Bruno Marchal wrote:
On 25 Feb 2015, at 23:31, Bruce Kellett wrote:
Bruno Marchal wrote:
On 25 Feb 2015, at 12:28, Bruce Kellett wrote:
In particular one has to solve the basis problem
I disagree. It seems to me that Everett already solved it. The
relative subjective state does not depend on the base.
That is precisely the problem. There are an infinite number of
possible bases for any Hilbert space and the Everett relative state
formulation does not distinguish between them -- but experience does.
Why?
Because when we do an experience, in a lab, or with our eyes, we
*choose* a base. (in the case of our eyes, of course, nature made the
choice of the base for us, through our history).
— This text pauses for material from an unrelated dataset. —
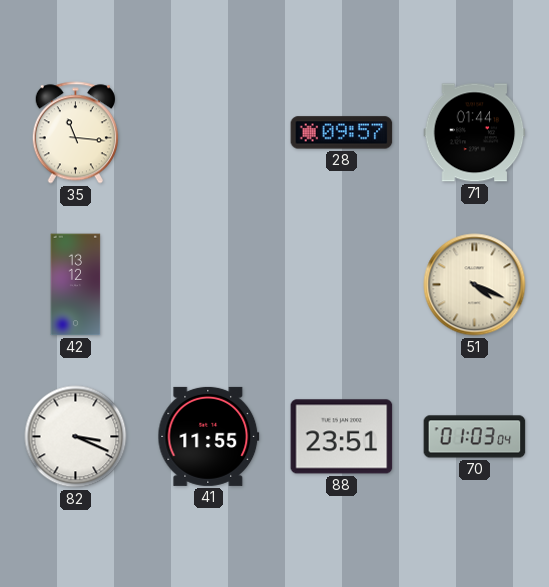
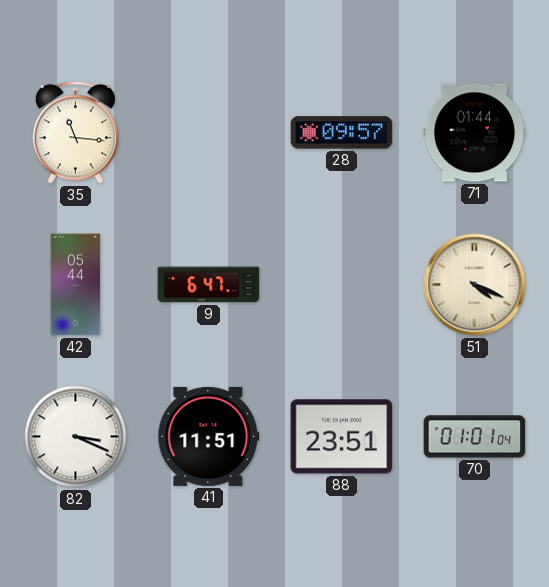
42: 13:12 -> 05:44
9: none -> 6:47
41: 11:55 -> 11:51
70: 01:03 -> 01:01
It is not different than "there are many planet, why are we on Earth".
That is the problem which is solved by the notion of indexical, and that
computationalism generalizes.
Anthropic arguments simply do not cut it in this case. What you say here
is essentially Bohr's original idea that quantum phenonema only make
sense in relationa to classical measuring devices.
But the global phenomenon lead to the same subjective experience,
whatever the base is chosen.
The global birds eye view does not change with basis, sure, but the
subjective experience is entirely determined by the basis. And the
theory does not specify a basis so it does not account for our experience.